Nabi Muhammad SAW memperinci ayat
diatas dengan hadits sebagai berikut:
“Telah
kuwariskan kepadamu dua hal, yang jika kamu tetap berpegang kepadanya, maka kamu
tidak akan tersesat selamanya, yaitu kitab Allah dan sunnahku.” (Bukhari
Muslim)
Untuk
memperoleh keberkahan dalam jual beli, Islam mengajarkan beberapa etika dalam
melakukan bisnis, sebagai berikut:
1) Jujur
dalam takaran dan timbangan, Allah berfirman QS al-Muthafifin 1-2:“Celakalah
bagi orang yang curang. Apabila mereka menimbang dari lain (untuk dirinya,
dipenuhkan timbangannya). namun, apabila mereka menimbang (untuk orang lain)
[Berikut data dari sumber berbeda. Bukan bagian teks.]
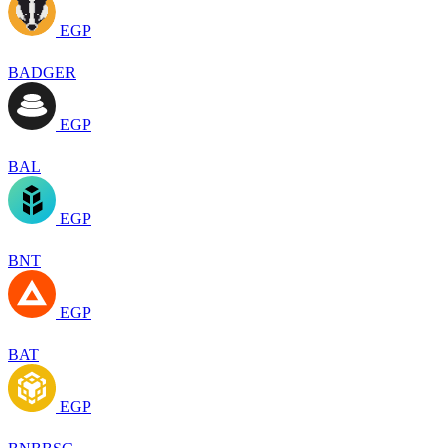
EGP
BADGER
EGP
BAL
EGP
BNT
EGP
BAT
EGP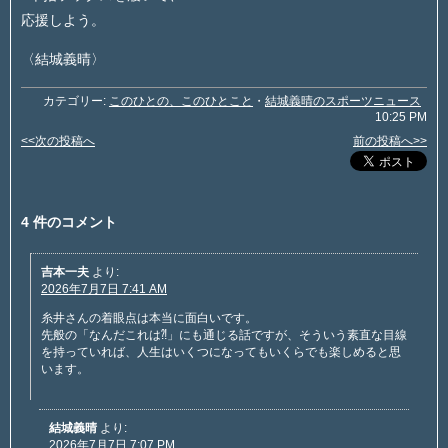
応援しよう。
〈結城義晴〉
カテゴリー:
このひとの、このひとこと
・
結城義晴のスポーツニュース
10:25 PM
<<次の投稿へ
前の投稿へ>>
4 件のコメント
吉本一夫
より:
2026年7月7日 7:41 AM
糸井さんの着眼点は本当に面白いです。
先般の「なんだこれは⁈」にも通じる話ですが、そういう素直な目線
を持っていれば、人生はいくつになってもいくらでも楽しめると思
います。
結城義晴
より:
2026年7月7日 7:07 PM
dikuranginya”. Menjual barang yang halal. Dalam salah satu hadits nabi
menyatakan bahwa Allah mengharamkan sesuatu barang, maka haram pula harganya
(diperjualbelikan).
2) Menjual
barang yang baik mutunya. Dalam berbagai hadits Rasulullah melarang menjual
buah-buahan hingga jelas baiknya.
3) Jangan
menyembunyikan cacat barang. Salah satu sumber hilangnya keberkahan jual beli,
jika seseorang menjual barang yang cacat yang disembunyikan cacatnya.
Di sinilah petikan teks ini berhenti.